En un mundo ideal esta frase carecería de sentido alguno: en uno, en el que la maldad, en cualquiera de sus manifestaciones no tuviese cabida. Soy plenamente consciente que esto es tan imposible como que Donal Trump se corte el flequillo o Jean-Marie Le Pen entienda el significado de la Marsellesa. A pesar de ello, puedo asegurar que ese mundo existe en personas frágiles, inocentes, carentes de cualquier necesidad de venganza. Lo sé porque yo comparto mi vida con uno de esos seres excepcionales, que como las más bellas flores necesitan de cuidados para no ser marchitados por su entorno.
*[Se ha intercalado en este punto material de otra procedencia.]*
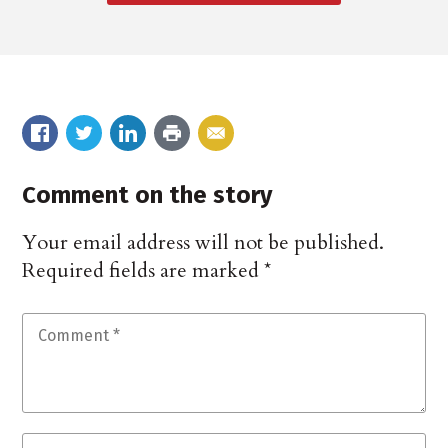
Comment on the story
Your email address will not be published.
Required fields are marked
*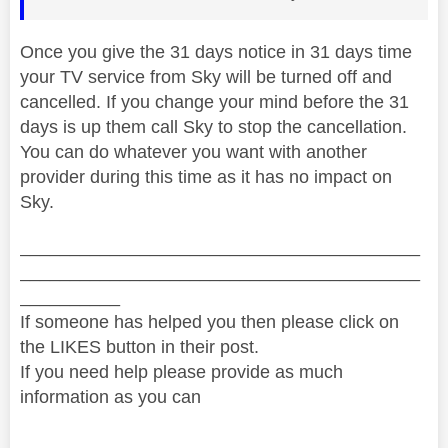
Once you give the 31 days notice in 31 days time
your TV service from Sky will be turned off and
cancelled. If you change your mind before the 31
days is up them call Sky to stop the cancellation.
You can do whatever you want with another
provider during this time as it has no impact on
Sky.
________________________________________
________________________________________
__________
If someone has helped you then please click on
the LIKES button in their post.
If you need help please provide as much
information as you can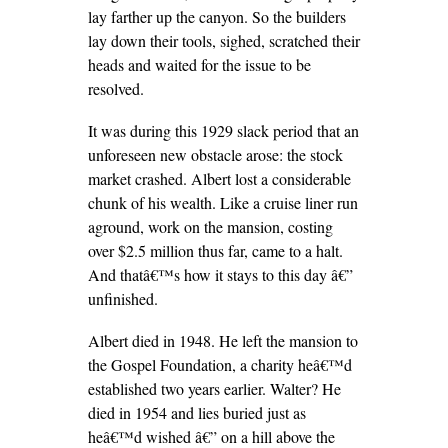
lay farther up the canyon. So the builders
lay down their tools, sighed, scratched their
heads and waited for the issue to be
resolved.
It was during this 1929 slack period that an
unforeseen new obstacle arose: the stock
market crashed. Albert lost a considerable
chunk of his wealth. Like a cruise liner run
aground, work on the mansion, costing
over $2.5 million thus far, came to a halt.
And thatâ€™s how it stays to this day â€”
unfinished.
Albert died in 1948. He left the mansion to
the Gospel Foundation, a charity heâ€™d
established two years earlier. Walter? He
died in 1954 and lies buried just as
heâ€™d wished â€” on a hill above the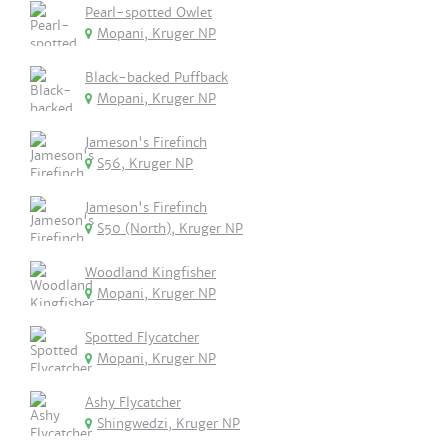
Pearl-spotted Owlet
Mopani, Kruger NP
Black-backed Puffback
Mopani, Kruger NP
Jameson's Firefinch
S56, Kruger NP
Jameson's Firefinch
S50 (North), Kruger NP
Woodland Kingfisher
Mopani, Kruger NP
Spotted Flycatcher
Mopani, Kruger NP
Ashy Flycatcher
Shingwedzi, Kruger NP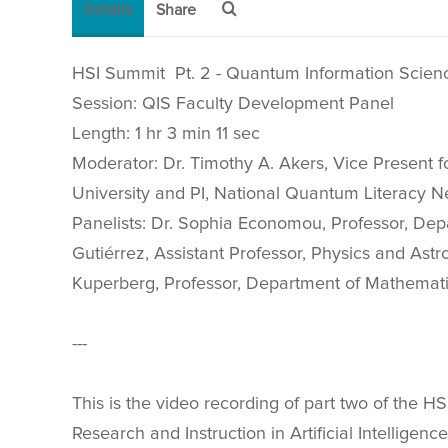
Details
Share
HSI Summit Pt. 2 - Quantum Information Scien
Session: QIS Faculty Development Panel
Length: 1 hr 3 min 11 sec
Moderator: Dr. Timothy A. Akers, Vice Present
University and PI, National Quantum Literacy N
Panelists: Dr. Sophia Economou, Professor, Depa
Gutiérrez, Assistant Professor, Physics and Astr
Kuperberg, Professor, Department of Mathematics
---
This is the video recording of part two of the 
Research and Instruction in Artificial Intellige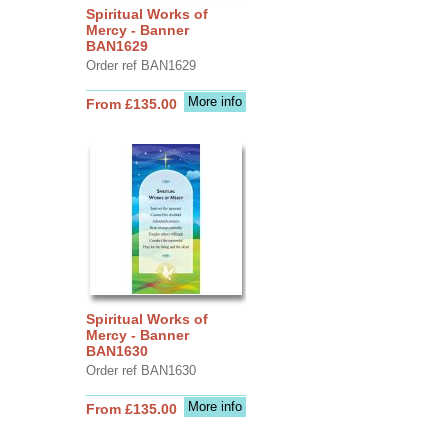
Spiritual Works of
Mercy - Banner
BAN1629
Order ref BAN1629
More info
From £135.00
Spiritual Works of
Mercy - Banner
BAN1630
Order ref BAN1630
More info
From £135.00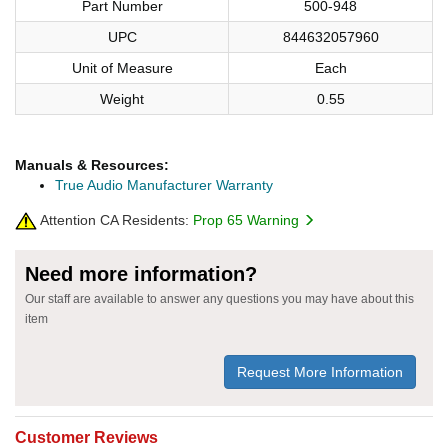
Part Number
500-948
UPC
844632057960
Unit of Measure
Each
Weight
0.55
Manuals & Resources:
True Audio Manufacturer Warranty
Attention CA Residents:
Prop 65 Warning
Need more information?
Our staff are available to answer any questions you may have about this
item
Request More Information
Customer Reviews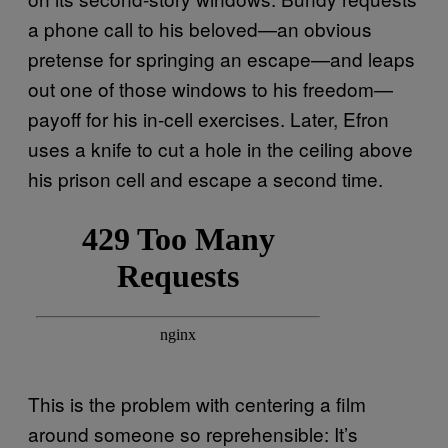
a phone call to his beloved—an obvious
pretense for springing an escape—and leaps
out one of those windows to his freedom—
payoff for his in-cell exercises. Later, Efron
uses a knife to cut a hole in the ceiling above
his prison cell and escape a second time.
This is the problem with centering a film
around someone so reprehensible: It’s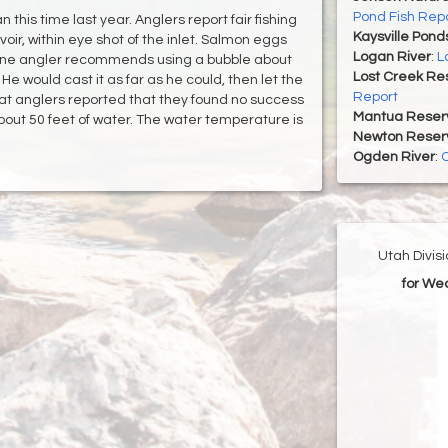
Pond Fish Rep
this time last year. Anglers report fair fishing
Kaysville Pond
voir, within eye shot of the inlet. Salmon eggs
Logan River
:
L
One angler recommends using a bubble about
Lost Creek Res
 He would cast it as far as he could, then let the
Report
boat anglers reported that they found no success
Mantua Reserv
about 50 feet of water. The water temperature is
Newton Reserv
Ogden River
:
O
Utah Divis
for We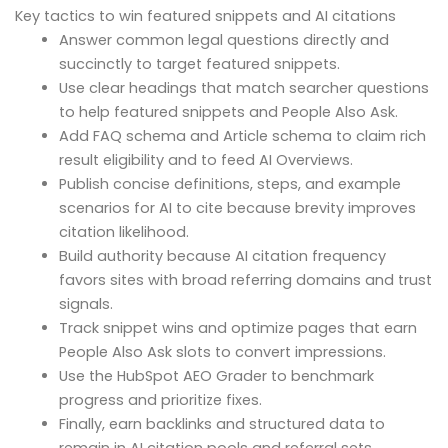
Key tactics to win featured snippets and AI citations
Answer common legal questions directly and
succinctly to target featured snippets.
Use clear headings that match searcher questions
to help featured snippets and People Also Ask.
Add FAQ schema and Article schema to claim rich
result eligibility and to feed AI Overviews.
Publish concise definitions, steps, and example
scenarios for AI to cite because brevity improves
citation likelihood.
Build authority because AI citation frequency
favors sites with broad referring domains and trust
signals.
Track snippet wins and optimize pages that earn
People Also Ask slots to convert impressions.
Use the HubSpot AEO Grader to benchmark
progress and prioritize fixes.
Finally, earn backlinks and structured data to
remain in AI citation pools and referral sets.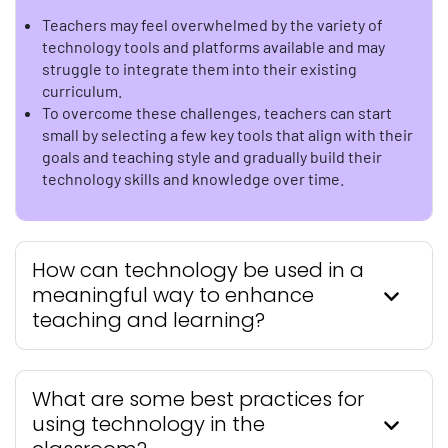
Teachers may feel overwhelmed by the variety of
technology tools and platforms available and may
struggle to integrate them into their existing
curriculum.
To overcome these challenges, teachers can start
small by selecting a few key tools that align with their
goals and teaching style and gradually build their
technology skills and knowledge over time.
How can technology be used in a
meaningful way to enhance
teaching and learning?
What are some best practices for
using technology in the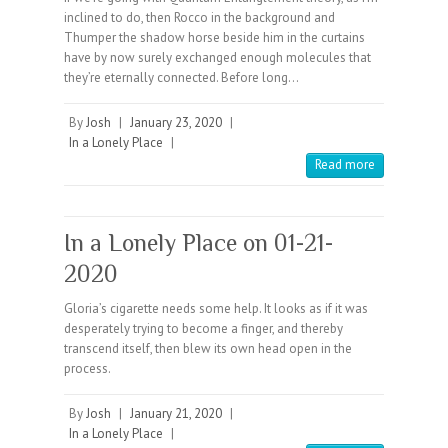
inclined to do, then Rocco in the background and
Thumper the shadow horse beside him in the curtains
have by now surely exchanged enough molecules that
they’re eternally connected. Before long…
By
Josh
|
January 23, 2020
|
In a Lonely Place
|
Read more
In a Lonely Place on 01-21-
2020
Gloria’s cigarette needs some help. It looks as if it was
desperately trying to become a finger, and thereby
transcend itself, then blew its own head open in the
process.
By
Josh
|
January 21, 2020
|
In a Lonely Place
|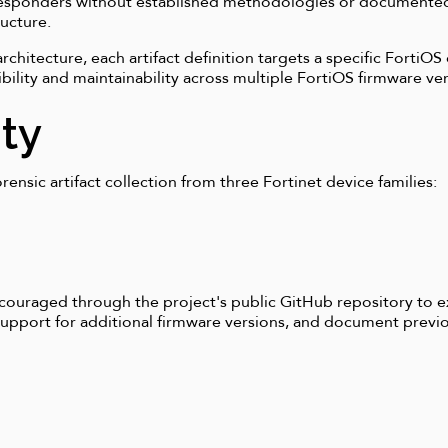
 responders without established methodologies or documente
ructure.
hitecture, each artifact definition targets a specific FortiOS
ibility and maintainability across multiple FortiOS firmware v
ty
rensic artifact collection from three Fortinet device families:
ouraged through the project's public GitHub repository to 
 support for additional firmware versions, and document pre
Mi hija es autista y, como muchos otros discapacitados psíquicos, no han desarrollado estrategias para sobrevivir a pesar de que para ello tengan que perjudicar a otros. Es por ello que siempre dependerán de alguien que les proteja de una sociedad que está diseñada para que el más débil perezca.
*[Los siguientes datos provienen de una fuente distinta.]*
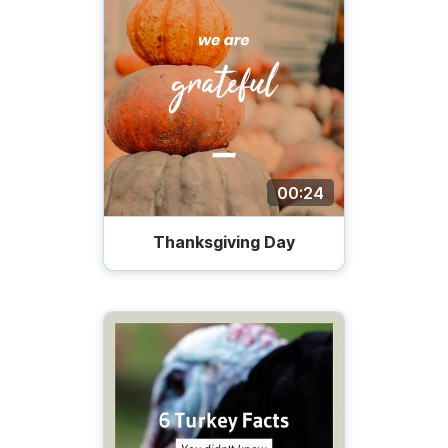
00:24
Thanksgiving Day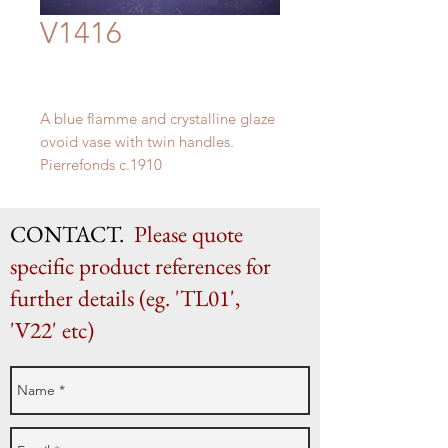
V1416
A blue flamme and crystalline glaze
ovoid vase with twin handles.
Pierrefonds c.1910
H 17.3” x W 11.4” x D 9”
H 44.5cm x W 29cm x D 23cm
CONTACT.
Please quote
specific product references for
further details (eg. 'TL01',
'V22' etc)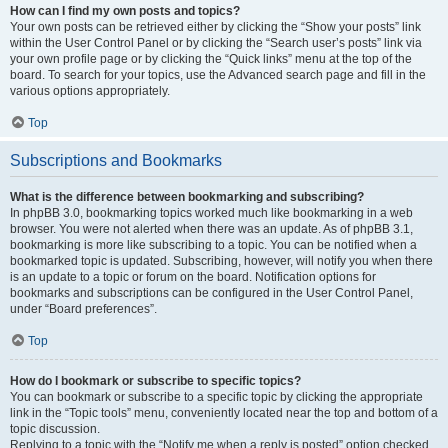
How can I find my own posts and topics?
Your own posts can be retrieved either by clicking the “Show your posts” link
within the User Control Panel or by clicking the “Search user’s posts” link via
your own profile page or by clicking the “Quick links” menu at the top of the
board. To search for your topics, use the Advanced search page and fill in the
various options appropriately.
Top
Subscriptions and Bookmarks
What is the difference between bookmarking and subscribing?
In phpBB 3.0, bookmarking topics worked much like bookmarking in a web
browser. You were not alerted when there was an update. As of phpBB 3.1,
bookmarking is more like subscribing to a topic. You can be notified when a
bookmarked topic is updated. Subscribing, however, will notify you when there
is an update to a topic or forum on the board. Notification options for
bookmarks and subscriptions can be configured in the User Control Panel,
under “Board preferences”.
Top
How do I bookmark or subscribe to specific topics?
You can bookmark or subscribe to a specific topic by clicking the appropriate
link in the “Topic tools” menu, conveniently located near the top and bottom of a
topic discussion.
Replying to a topic with the “Notify me when a reply is posted” option checked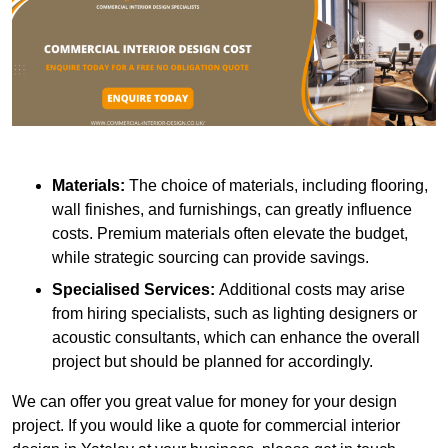
Materials:
The choice of materials, including flooring,
wall finishes, and furnishings, can greatly influence
costs. Premium materials often elevate the budget,
while strategic sourcing can provide savings.
Specialised Services:
Additional costs may arise
from hiring specialists, such as lighting designers or
acoustic consultants, which can enhance the overall
project but should be planned for accordingly.
We can offer you great value for money for your design
project. If you would like a quote for commercial interior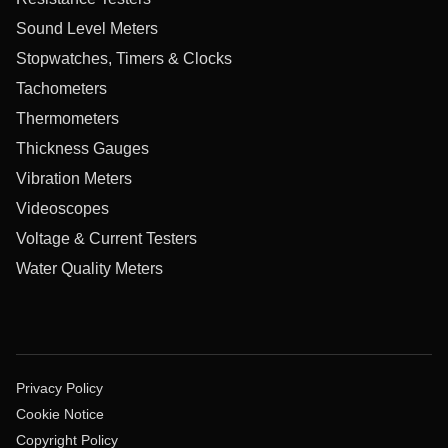
Sound Level Meters
Stopwatches, Timers & Clocks
Tachometers
Thermometers
Thickness Gauges
Vibration Meters
Videoscopes
Voltage & Current Testers
Water Quality Meters
Privacy Policy
Cookie Notice
Copyright Policy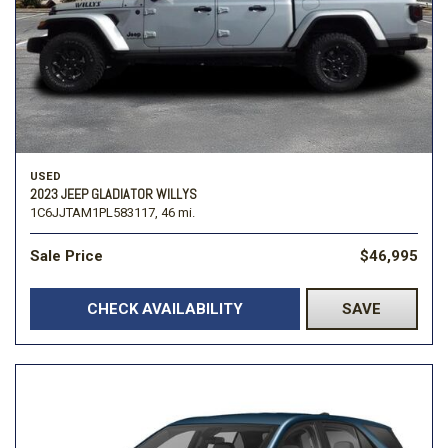
USED
2023 JEEP GLADIATOR WILLYS
1C6JJTAM1PL583117,
46 mi.
Sale Price
$46,995
CHECK AVAILABILITY
SAVE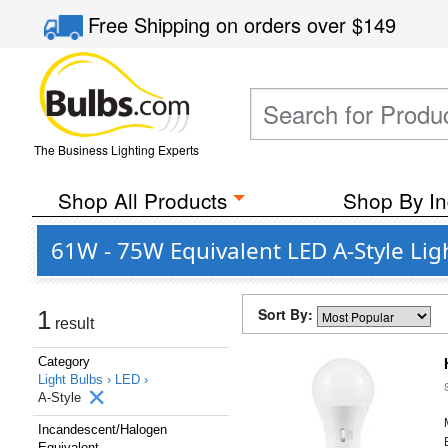
Free Shipping
on orders over
$149
The Business Lighting Experts
Shop All Products
Shop By In
61W - 75W Equivalent LED A-Style Lig
Sort By:
1
result
Category
Light Bulbs ›
LED ›
A-Style
Incandescent/Halogen
Equivalent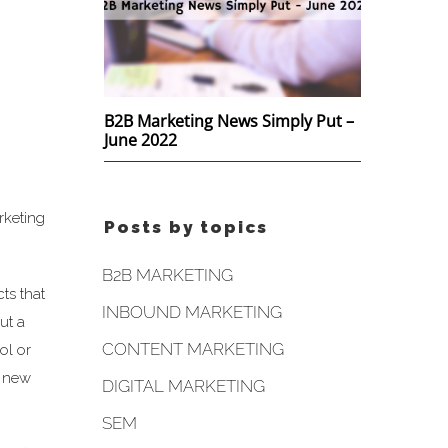
B2B Marketing News Simply Put –
June 2022
rketing
Posts by topics
B2B MARKETING
ts that
INBOUND MARKETING
ut a
CONTENT MARKETING
ol or
e new
DIGITAL MARKETING
SEM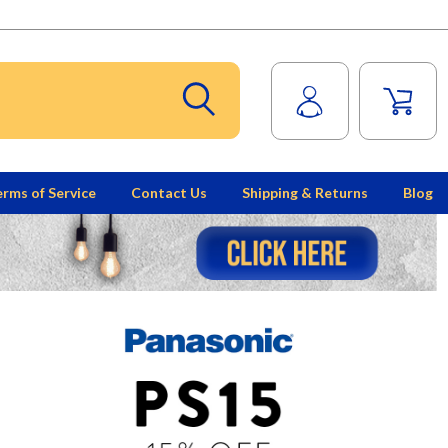
rms of Service
Contact Us
Shipping & Returns
Blog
Todo esto era tan evidente para mí como que en Eurovisión siempre ganan los mismos, hasta que recientemente me crucé en la calle con una vecina discapacitada psíquica que posee bastante autonomía. Hablando con ella me dijo: "La persona que me cuida". Esas palabras me parecieron preciosas pronunciadas por ella. Porque al fin y al cabo, todos desearíamos tener la certeza que al menos existe una persona que se preocupa de nosotros de forma desinteresada. Pero al mismo tiempo esa frase era la clara evidencia de la dependencia; que en el caso de mi hija, se prolongará aún cuando yo no esté para sufrirla y a veces para disfrutarla. Ahora, me dicen que es como si se fuese a la universidad a una residencia. ¡Qué ironía! Debo suponer que también irá de fiesta alguna noche, se enamorará de algún chico, tal vez cuando acabe la carrera llegue a realizar parte de sus sueños. E incluso, si es lo suficientemente valiente, decidirá traer un hijo a un mundo que no se lo merece.

La realidad, es que estoy delante de esas primeras fotos en la que después de años se mantenía sentada en la playa a mi lado, y me pregunto si le he fallado, si no he llegado a ser la persona que la tenía que cuidar. Porque ahora lo tendrán que hacer otros por mí. Lo tendrán que hacer por las noches cuando alguno de sus habituales dolores o miedos le acechen aprovechándose de que yo ya no estaré ahí para protegerla, para cuidarla. Intento engañarme a mí mismo cada segundo del día en esta dolorosa cuenta atrás diciéndome que puede que sea algo temporal, que encontraré la forma de recuperar nuestro tiempo, de vivir eternamente para poderla cuidar siempre.